Le Traité d'Or

Publié le par cassetoi-vlp

Vous avez peut-être – ou peut-être pas – entendu parler du nouveau traité européen. Ou alors si peu et si rapidement que le fait ne vous aura pas frappé. Présenté par les princiaux médias, il ne semblait guère plus qu'une étape de la course en double Merkel-Sarkozy pour sauver l'Europe. De « sommet de la dernière chance » en « accord in extremis », on s'y perdait un peu, avouons-le. Surprenant, quand on a constaté à quel point lesdits médias sont capables de matraquer une information, à l'occasion.

Donc, nous avons un nouveau traité européen.
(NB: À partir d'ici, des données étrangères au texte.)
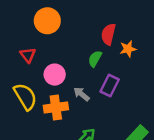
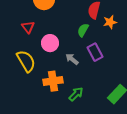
purple rectangle: (110, 86) -> (95, 52), turned -54
orange cross: (56, 108) -> (53, 81), moved

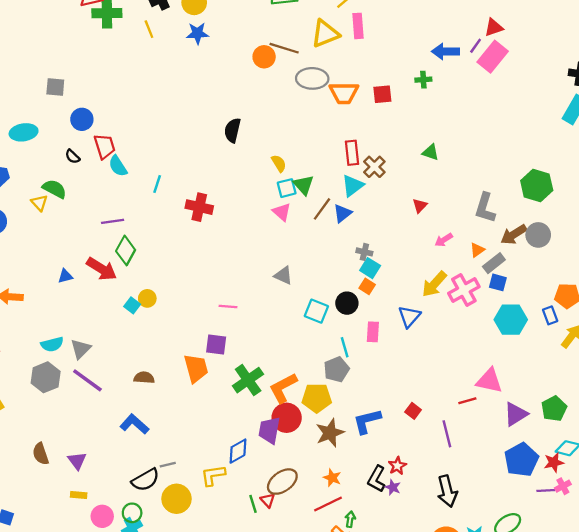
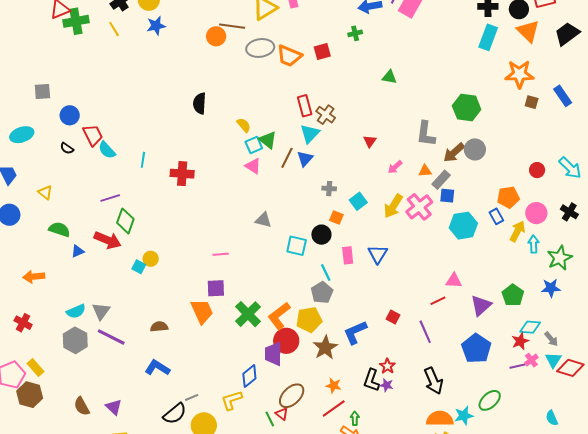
orange trapezoid: (344, 93) -> (289, 56), turned 32
green triangle: (431, 152) -> (389, 77), moved
green semicircle: (54, 189) -> (59, 229), moved
orange triangle: (477, 250) -> (425, 171), turned 40
cyan square: (370, 268) -> (358, 201), moved, turned 30
blue triangle: (409, 316) -> (378, 254), moved
pink triangle: (489, 381) -> (454, 281), size x0.7
blue pentagon: (521, 460) -> (476, 348), moved

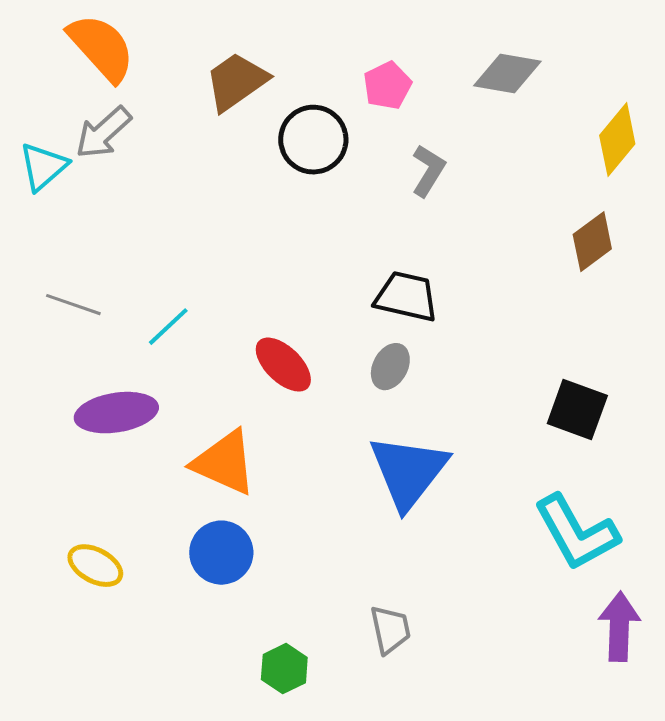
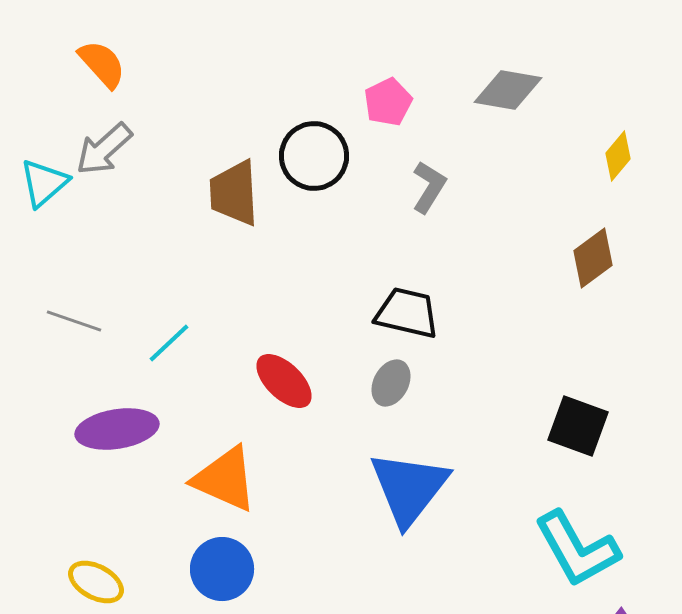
orange semicircle: (101, 48) -> (102, 64), size x0.7
brown trapezoid: (236, 82) -> (234, 193), moved, turned -58
yellow diamond: (617, 140) -> (618, 156), size x0.7

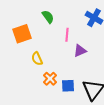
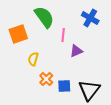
green semicircle: (48, 17) -> (44, 17), size x1.6
yellow semicircle: (37, 59) -> (33, 59), turned 40

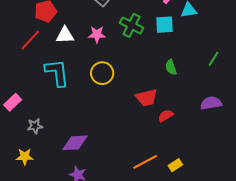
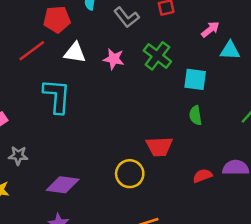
cyan square: (165, 25) -> (195, 79), moved
yellow circle: (102, 73) -> (130, 174), moved
red semicircle: (166, 116) -> (203, 176), moved

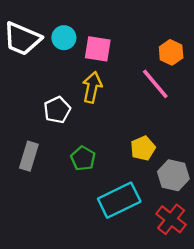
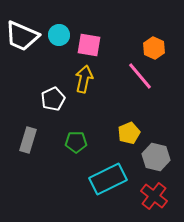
green pentagon: (83, 158) -> (76, 142), turned -30

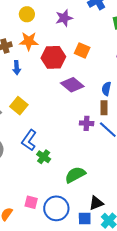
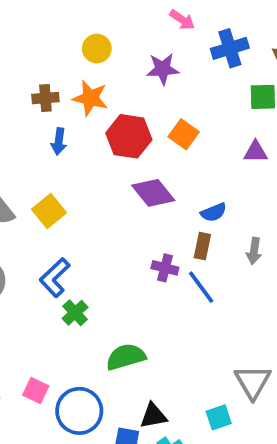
blue semicircle: (106, 89) -> (214, 212), turned -136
Et celui-là n'est pas passé par la case « référendum ». En même temps, si l'on se rappelle le succès de la manœuvre en 2005, les moyens inconcevables mis en œuvre pour le oui, et le franc succès du non... Recommencer un tel barnum ? En pleine campagne électorale ? Et tous ces braves électeurs de droite qui vont voir leur quiétude troublée par des questions inutiles ? Les décideurs sont là pour décider. On appelle cela... Euh, non, on évite de dire comment cela s'appelle.

Donc, les peuples d'Europe, unis dans un élan de fraternité, se sont librement donné un nouveau cadre, faisant ainsi encore progresser l'effondrement de toutes les barrières anciennes qui les ont autrefois séparés.

Youpi.

 

Quatre mensonges dans la même phrase. Petit joueur, mais tout le monde n'a pas fait l'ENA... Voyons un peu dans le détail, c'est encore plus fascinant de près.

 

« Donc, » c'est correct. D'un autre côté, cela ne veut rien dire de précis, c'est juste pour indiquer qu'on reparle d'une chose déjà évoquée. Mentir là-dessus, il faudrait avoir fait Sciences Po avant l'ENA.

 

Avec « les peuples d'Europe », tout se gâte. Les peuples n'ont rien à voir là-dedans, ce qui serait plutôt à leur honneur. Ce traité n'a été discuté qu'entre chefs d'Etat et de Gouvernement. À vrai dire, il a été un peu imposé aux petits par les gros, bien aidés en cela par les BERKet les acheteurs d'obligations : les banquiers. Il devra être ratifié par les parlements, et l'enjeu a bien été montré par le président sortant(qu'Allah lui donne la vitesse d'une comète !) : Si nous ne ratifions pas, c'est la parole de la France, notre parole, qui ne vaut plus rien.

Bon, moi j'avais plutôt l'impression que c'était maintenant, que la parole de la France valait à peu près celle de Berlusconi (que Bouddha le laisse à son repos bien mérité). Parce que le seul qui s'est engagé à quoi que ce soit, c'est Nicolas Sarkozy.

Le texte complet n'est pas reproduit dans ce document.